> **PROBLEM STATEMENT**: Below are some records; copy them word for word and drop the pictures.

Items listed in a dataset

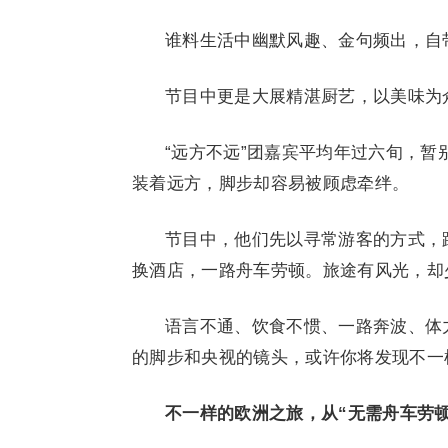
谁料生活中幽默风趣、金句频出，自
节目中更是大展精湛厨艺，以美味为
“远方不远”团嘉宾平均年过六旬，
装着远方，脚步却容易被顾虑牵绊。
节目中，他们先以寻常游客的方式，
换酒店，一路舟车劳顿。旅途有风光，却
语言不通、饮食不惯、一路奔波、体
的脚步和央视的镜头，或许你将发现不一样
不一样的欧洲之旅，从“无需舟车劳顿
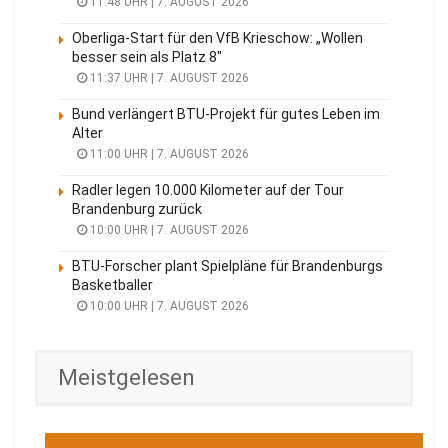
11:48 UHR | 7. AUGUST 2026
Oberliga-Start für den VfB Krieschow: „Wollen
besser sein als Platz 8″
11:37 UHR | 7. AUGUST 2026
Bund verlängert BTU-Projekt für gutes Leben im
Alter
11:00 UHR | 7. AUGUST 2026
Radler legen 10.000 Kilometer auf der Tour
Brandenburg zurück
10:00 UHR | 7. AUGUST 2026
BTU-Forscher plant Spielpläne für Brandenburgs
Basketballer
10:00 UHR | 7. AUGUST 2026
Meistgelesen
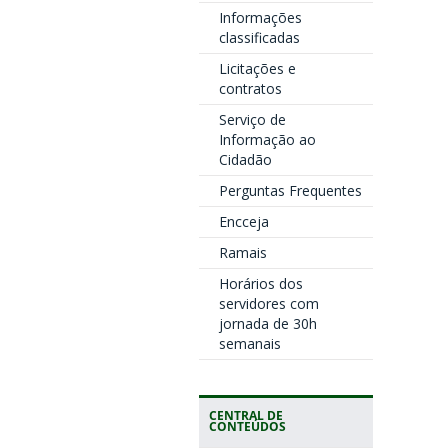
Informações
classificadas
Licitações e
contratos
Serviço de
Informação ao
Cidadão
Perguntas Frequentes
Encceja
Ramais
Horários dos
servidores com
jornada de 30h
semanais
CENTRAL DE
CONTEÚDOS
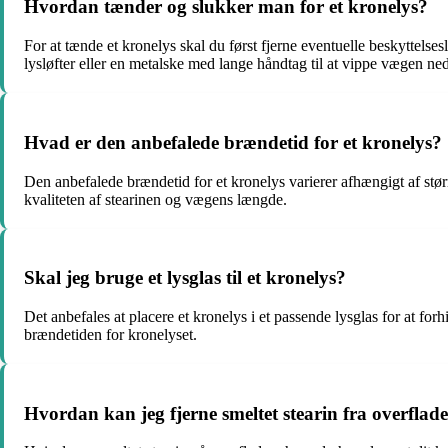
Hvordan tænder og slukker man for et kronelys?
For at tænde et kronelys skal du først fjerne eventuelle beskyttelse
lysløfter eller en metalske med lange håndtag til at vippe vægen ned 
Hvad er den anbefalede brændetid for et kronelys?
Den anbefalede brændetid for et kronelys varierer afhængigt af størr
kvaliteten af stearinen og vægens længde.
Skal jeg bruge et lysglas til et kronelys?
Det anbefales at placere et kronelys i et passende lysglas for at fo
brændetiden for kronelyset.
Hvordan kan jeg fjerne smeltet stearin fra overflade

> **TASK RESULT**:
谁料生活中幽默风趣、金句频出，自
节目中更是大展精湛厨艺，以美味为
“远方不远”团嘉宾平均年过六旬，
装着远方，脚步却容易被顾虑牵绊。
节目中，他们先以寻常游客的方式，
换酒店，一路舟车劳顿。旅途有风光，却
语言不通、饮食不惯、一路奔波、体
的脚步和央视的镜头，或许你将发现不一样
不一样的欧洲之旅，从“无需舟车劳顿
11:48 UHR | 7. AUGUST 2026
Oberliga-Start für den VfB Krieschow: „Wollen
besser sein als Platz 8″
11:37 UHR | 7. AUGUST 2026
Bund verlängert BTU-Projekt für gutes Leben im
Alter
11:00 UHR | 7. AUGUST 2026
Radler legen 10.000 Kilometer auf der Tour
Brandenburg zurück
10:00 UHR | 7. AUGUST 2026
BTU-Forscher plant Spielpläne für Brandenburgs
Basketballer
10:00 UHR | 7. AUGUST 2026
Meistgelesen
Informações
classificadas
Licitações e
contratos
Serviço de
Informação ao
Cidadão
Perguntas Frequentes
Encceja
Ramais
Horários dos
servidores com
jornada de 30h
semanais
CENTRAL DE
CONTEÚDOS
Hvordan tænder og slukker man for et kronelys?
For at tænde et kronelys skal du først fjerne eventuelle beskyttelse
lysløfter eller en metalske med lange håndtag til at vippe vægen ned 
Hvad er den anbefalede brændetid for et kronelys?
Den anbefalede brændetid for et kronelys varierer afhængigt af størr
kvaliteten af stearinen og vægens længde.
Skal jeg bruge et lysglas til et kronelys?
Det anbefales at placere et kronelys i et passende lysglas for at fo
brændetiden for kronelyset.
Hvordan kan jeg fjerne smeltet stearin fra overflade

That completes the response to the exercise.